Ik heb de volgende tekst verwijderd:

Een ander voorbeeld van een toepassing van paradoxen is de Wet van Arkesteijn:
“De te rijden afstand tussen twee punten is ongeveer gelijk aan √2 maal de hemelsbrede afstand tussen deze punten.”
Deze "wet" is gebaseerd op het voorbeeld van de ontkenning van de stelling van Pythagoras.

Ik zie niet in wat dit met de ontkenning van de stelling van Pythagoras, of met enige andere paradox te maken heeft. Andre Engels 25 aug 2003 11:14 (CEST)Reageren

Andre,
De paradox zegt enerzijds dat c2=a2+b2 en anderzijds c=a+b, en indien sprake is van een gelijkbenige driehoek dus eigenlijk c=c*√2. Als een route gereden wordt van punt A naar punt B is dat in de praktijk nooit mogelijk over de theoretische kortste lijn (de schuine lijn in de driehoek). De route wordt samengesteld uit deellijnen, analoog aan de genoemde paradox. De lengte van de af te leggen route is dus gelijk aan de lengte van de route over de deellijnen. Voor de rechthoekige driehoek geldt dat a+b=c*(sin(α)+cos(α)). α kan varieren tussen 0 en 90o (de randgevallen waarvoor geen sprake meer is van een driehoek, waarbij dan geldt dat c=b of c=a). De gemiddelde waarde van α ligt op 45o waar de functie ook zijn maximum heeft: a+b=c*(0,7+0,7). Met andere woorden, de deellijnen zijn 1,4 maal zo lang als de theoretische kortste lijn. Wellicht heb je vraagtekens waarom de lijn wordt opgedeeld door elementen van een rechthoekige driehoek. Dat is inderdaad een zwak punt. Maar de rechthoekige driehoek heeft een voordeel. Deze geeft namelijk de grootste variatie van a+b als functie van α, namelijk van c tot c*√2. Als voor een driehoek wordt gekozen met een stompere hoek dan 90o dan varieert de lengte van a+b tussen c en d waarbij d kleiner is dan c*√2, en als voor een driehoek wordt gekozen met een scherpere hoek dan 90o dan is a+b altijd groter dan c, wat onwenselijk is. De rechthoekige driehoek combineert dus de beste eigenschappen in zich. Sommigen hebben ook bezwaar tegen het feit dat de gemiddelde waarde van α wel 45o is maar de gemiddelde afwijking van het lijnstuk a+b is daarmee niet c*√2, maar ergens tussen 1 en c*√2. Dat klopt wel, maar je moet niet vergeten dat ieder deellijnstuk tot in het oneindige verdeeld kan worden in twee benen van een nieuwe driehoek. De kans is dus onvermijdelijk dat een van die verfijningen een gelijkbenige driehoek oplevert, waarna dat deelstuk nooit meer korter zal worden dan c*√2 maal de schuine zijde. Goed, ik zet de tekst niet terug.
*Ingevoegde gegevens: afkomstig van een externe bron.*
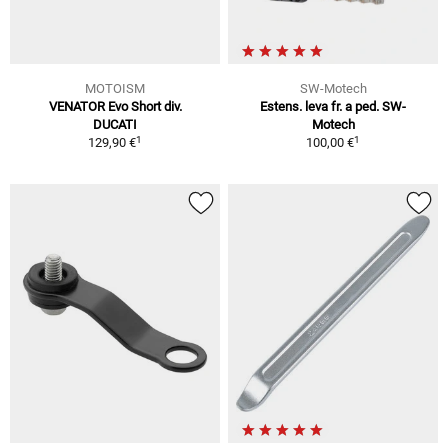
MOTOISM
SW-Motech
VENATOR Evo Short div.
Estens. leva fr. a ped. SW-
DUCATI
Motech
1
1
129,90 €
100,00 €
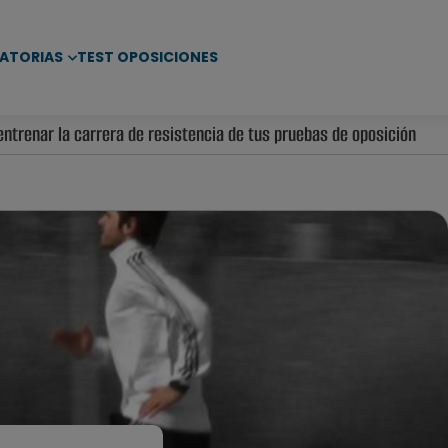
ATORIAS
TEST OPOSICIONES
trenar la carrera de resistencia de tus pruebas de oposición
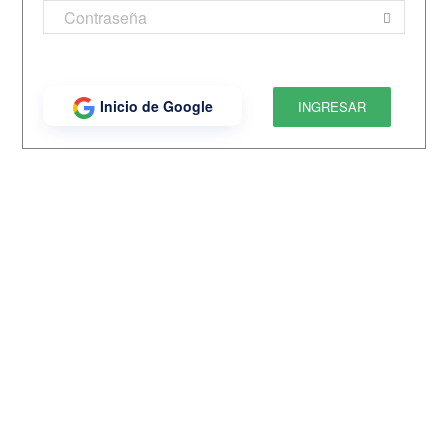
Inicio de Google
INGRESAR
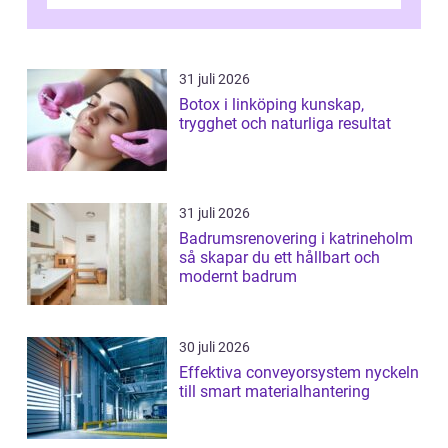
bostadsrätter och villor från alla epoker,
ställs höga k...
31 juli 2026
Botox i linköping kunskap,
trygghet och naturliga resultat
31 juli 2026
Badrumsrenovering i katrineholm
så skapar du ett hållbart och
modernt badrum
30 juli 2026
Effektiva conveyorsystem nyckeln
till smart materialhantering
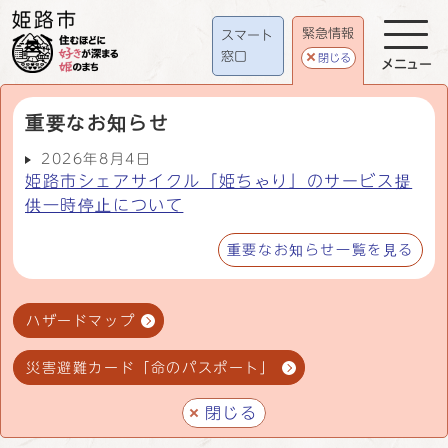
緊急情報
スマート
窓口
閉じる
メニュー
重要なお知らせ
2026年8月4日
姫路市シェアサイクル「姫ちゃり」のサービス提
供一時停止について
重要なお知らせ一覧を見る
ハザードマップ
災害避難カード「命のパスポート」
閉じる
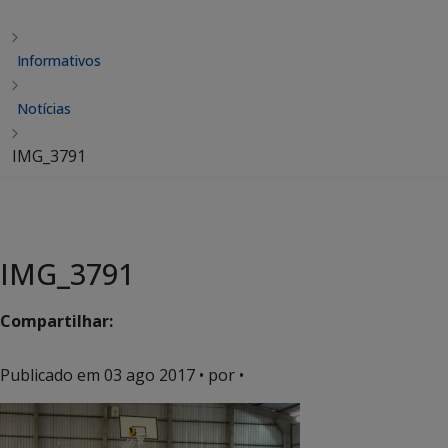
Informativos
Notícias
IMG_3791
IMG_3791
Compartilhar:
Publicado em
03 ago 2017
• por •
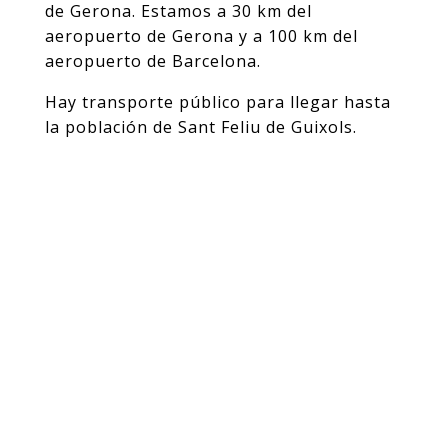
de Gerona. Estamos a 30 km del
aeropuerto de Gerona y a 100 km del
aeropuerto de Barcelona.
Hay transporte público para llegar hasta
la población de Sant Feliu de Guixols.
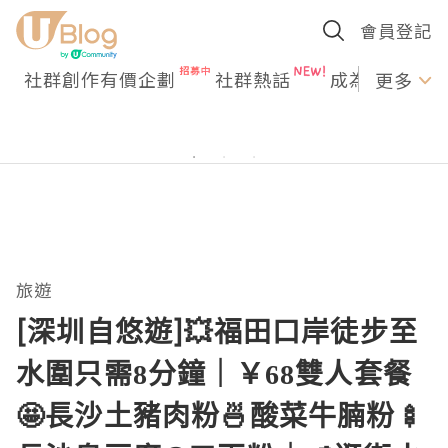
會員登記
社群創作有價企劃
社群熱話
成為U Creato
更多
旅遊
[深圳自悠遊]💥福田口岸徒步至
水圍只需8分鐘｜￥68雙人套餐
🤩長沙土豬肉粉🍜酸菜牛腩粉🍢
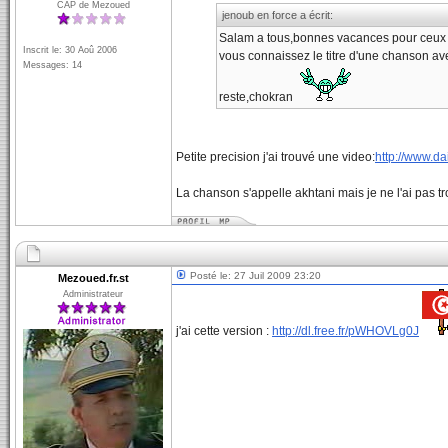
CAP de Mezoued
jenoub en force a écrit:
Salam a tous,bonnes vacances pour ceux q
Inscrit le: 30 Aoû 2006
vous connaissez le titre d'une chanson av
Messages: 14
reste,chokran
Petite precision j'ai trouvé une video:
http://www.d
La chanson s'appelle akhtani mais je ne l'ai pas t
Posté le: 27 Juil 2009 23:20
Mezoued.fr.st
Administrateur
j'ai cette version :
http://dl.free.fr/pWHOVLg0J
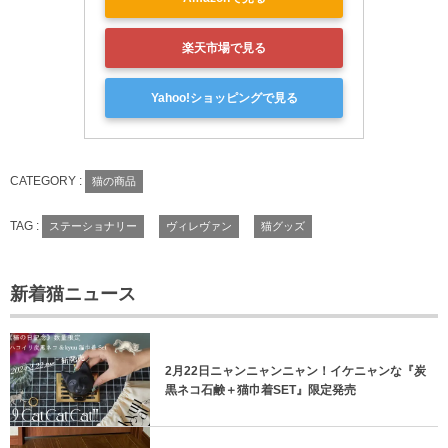
楽天市場で見る
Yahoo!ショッピングで見る
CATEGORY :
猫の商品
TAG :
ステーショナリー
ヴィレヴァン
猫グッズ
新着猫ニュース
2月22日ニャンニャンニャン！イケニャンな『炭
黒ネコ石鹸＋猫巾着SET』限定発売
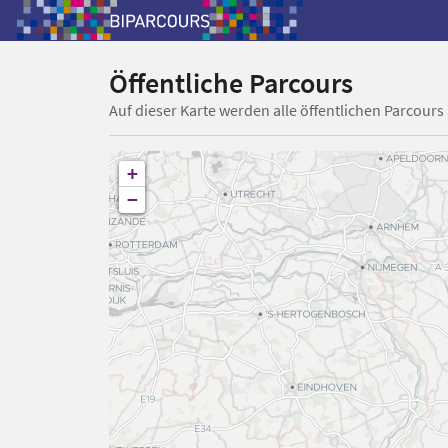
Öffentliche Parcours
Auf dieser Karte werden alle öffentlichen Parcours
+
−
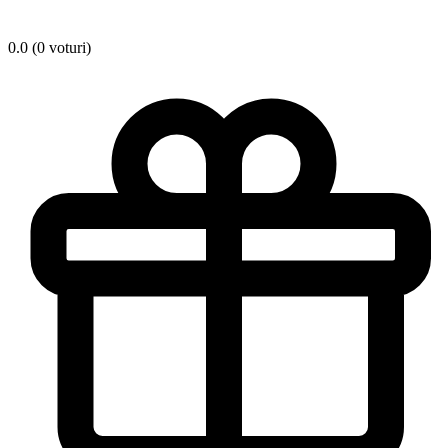
0.0 (0 voturi)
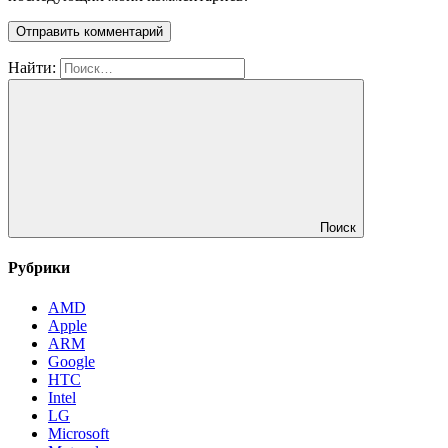
Найти:
Поиск
Рубрики
AMD
Apple
ARM
Google
HTC
Intel
LG
Microsoft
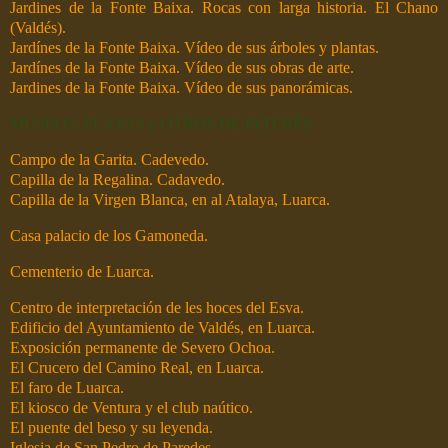
Jardines de la Fonte Baixa. Rocas con larga historia. El Chano
(Valdés).
Jardínes de la Fonte Baixa. Vídeo de sus árboles y plantas.
Jardínes de la Fonte Baixa. Vídeo de sus obras de arte.
Jardines de la Fonte Baixa. Vídeo de sus panorámicas.
MUSEOS, PLAYAS y OTROS DE INTERÉS
Campo de la Garita. Cadevedo.
Capilla de la Regalina. Cadavedo.
Capilla de la Virgen Blanca, en al Atalaya, Luarca.
Casa palacio de los Gamoneda.
Cementerio de Luarca.
Centro de interpretación de les hoces del Esva.
Edificio del Ayuntamiento de Valdés, en Luarca.
Exposición permanente de Severo Ochoa.
El Crucero del Camino Real, en Luarca.
El faro de Luarca.
El kiosco de Ventura y el club naútico.
El puente del beso y su leyenda.
Iglesia de San Pedro de Paredes.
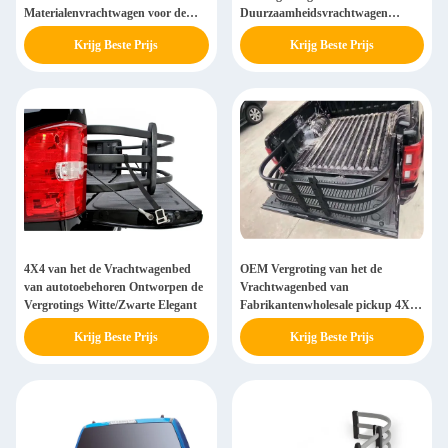
Materialenvrachtwagen voor de
Duurzaamheidsvrachtwagen
Functie van de Ladingsbeschermer
Aanvaardbare Type van
Krijg Beste Prijs
Krijg Beste Prijs
Bedtoebehoren
4X4 van het de Vrachtwagenbed
OEM Vergroting van het de
van autotoebehoren Ontworpen de
Vrachtwagenbed van
Vergrotings Witte/Zwarte Elegant
Fabrikantenwholesale pickup 4X4
de Universele voor F-150 Tacoma
Krijg Beste Prijs
Krijg Beste Prijs
Toendra Dodge D-Maximum Ram
Hilux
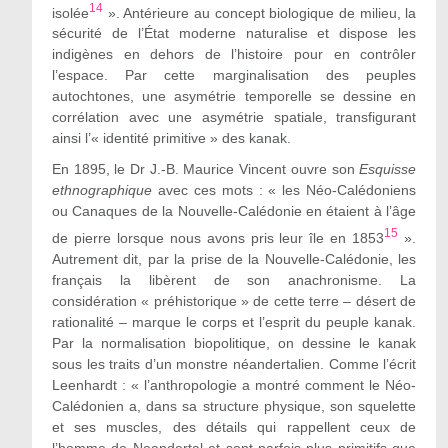
14
isolée
». Antérieure au concept biologique de milieu, la
sécurité de l’État moderne naturalise et dispose les
indigènes en dehors de l’histoire pour en contrôler
l’espace. Par cette marginalisation des peuples
autochtones, une asymétrie temporelle se dessine en
corrélation avec une asymétrie spatiale, transfigurant
ainsi l’« identité primitive » des kanak.
En 1895, le Dr J.-B. Maurice Vincent ouvre son
Esquisse
ethnographique
avec ces mots : « les Néo-Calédoniens
ou Canaques de la Nouvelle-Calédonie en étaient à l’âge
15
de pierre lorsque nous avons pris leur île en 1853
».
Autrement dit, par la prise de la Nouvelle-Calédonie, les
français la libèrent de son anachronisme. La
considération « préhistorique » de cette terre – désert de
rationalité – marque le corps et l’esprit du peuple kanak.
Par la normalisation biopolitique, on dessine le kanak
sous les traits d’un monstre néandertalien. Comme l’écrit
Leenhardt : « l’anthropologie a montré comment le Néo-
Calédonien a, dans sa structure physique, son squelette
et ses muscles, des détails qui rappellent ceux de
l’homme de Neandertal et sont parfois plus primitifs que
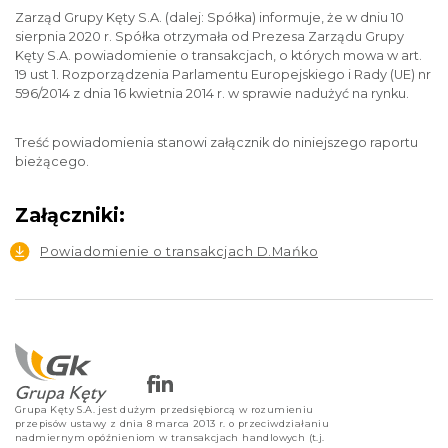
Zarząd Grupy Kęty S.A. (dalej: Spółka) informuje, że w dniu 10
sierpnia 2020 r. Spółka otrzymała od Prezesa Zarządu Grupy
Kęty S.A. powiadomienie o transakcjach, o których mowa w art.
19 ust 1. Rozporządzenia Parlamentu Europejskiego i Rady (UE) nr
596/2014 z dnia 16 kwietnia 2014 r. w sprawie nadużyć na rynku.
Treść powiadomienia stanowi załącznik do niniejszego raportu
bieżącego.
Załączniki:
Powiadomienie o transakcjach D.Mańko
Grupa Kęty S.A. jest dużym przedsiębiorcą w rozumieniu
przepisów ustawy z dnia 8 marca 2013 r. o przeciwdziałaniu
nadmiernym opóźnieniom w transakcjach handlowych (t.j.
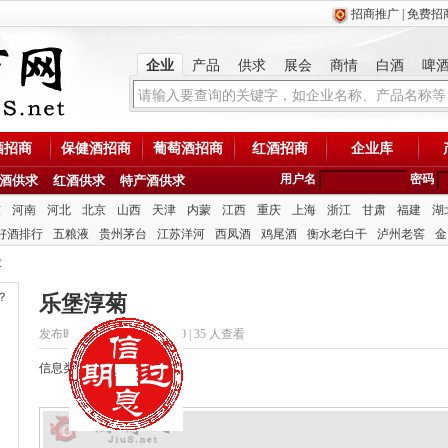
招商推广
|
免费招
企业
产品
供求
展会
商情
白酒
啤
酒招商
保健酒招商
葡萄酒招商
红酒招商
企业库
用户名
密码
酒供求
红酒供求
特产酒供求
东
河南
河北
北京
山西
天津
内蒙
江西
重庆
上海
浙江
甘肃
福建
湖
好酒排行
五粮液
贵州茅台
江苏洋河
西凤酒
鸡尾酒
衡水老白干
泸州老窖
金
求
？
乐堡淳菊
发布时间：2020/9/30 9:08:30 |
35 人查看
信息类型：供应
Er zitten te veel mitsen en maren aan, en het geheel rust ook bijzonder op de fractal-theorie, waarin ik niet voldoende onderlegd ben. Misschien dat iemand anders er iets mee kan. - Jan Arkesteijn 26 aug 2003 10:01 (CEST)Reageren
Ik heb inderdaad problemen met het nemen van 45°, daar dit de uiterste waarde is. Ik ben het niet met je eens dat 'ieder deellijnstuk tot in het oneindige verdeeld kan worden in twee benen van een nieuwe driehoek'. Het wegennetsysteem is slechts tot op een bepaald niveau een fractal, dus je kunt het niet 'tot het oneindige' doen. Bovendien, als je het wel tot het oneindige zou doen, zou de uitkomst niet √2 maal de rechte lijn zijn, maar oneindig maal de rechte lijn - je moet niet het maximum van de diverse 'correcties' nemen, maar hun product. Andre Engels 26 aug 2003 10:12 (CEST)Reageren
Oh, en nogmaals mijn excuses voor het zonder verder commentaar verwijderen van de tekst. Dat was ongepast en een foute actie. Andre Engels 26 aug 2003 10:13 (CEST)Reageren
Andre, dat je het route niet tot in het oneindige zou kunnen verfijnen klopt theoretisch niet. Als je maar ver genoeg gaat kom je bijvoorbeeld op moleculair niveau vanzelf weer chaotische variaties tegen. Dat van dat product snap ik even niet. Jan Arkesteijn 26 aug 2003 12:03 (CEST)Reageren
Ik vraag me af of het ook enigszins klopt, Hemelsbreed naar Almaty is 4337 km, maar over de weg wel 8225 km. Ik denk dat het sterk van de omstandigheden afhangt, dichtheid van het wegennet en het in de weg liggen van zwarte en kaspische zee in dit geval. Mogelijk gaat de factor 1.4 wel op bij een ritje van Den Haag naar Zwolle. Indien het IJsselmeer in de weg ligt, loopt het al heel snel op, tochten langs bergwegen kunnen een enorme vermenigvuldigingsfactor geven. Ik denk dus dat de factor 1.4 een bijna minimale waarde is.Viridiflavus 1 nov 2010 22:21 (CET)Reageren

enveloppen

[brontekst bewerken]

Voor de goede orde: je kunt wel zeggen dat er gelijke kans is 50% te veliezen of 100% te winnen, maar dat betekent niet zoals gesteld wordt dat het voordeel groter is dan het nadeel. Als de bedragen resp. 100 en 200 zijn, is er kans 1/2 om 100 te winnen en ook kans 1/2 om 100 te verliezen. Netto: lood om oud ijzer.Nijdam 7 mrt 2005 22:35 (CET)Reageren


Ik heb het deel over de enveloppen aangepast en ook de Pythagorasparadox. Ik begrijp niet waar de alinea over paradoxen theorie versus praktijk eigenlijk over gaat. In de huidige vorm zou ik hem niet willen handhaven.Nijdam 7 mrt 2005 23:25 (CET)Reageren

Schijnbaar of niet?

[brontekst bewerken]

In de definitie staan "schijnbare tegenstelling". Maar de paradox van, bijvoorbeeld, de Cretenzen is geen schijnbare tegenstelling, het is een echte (logische) tegenstelling.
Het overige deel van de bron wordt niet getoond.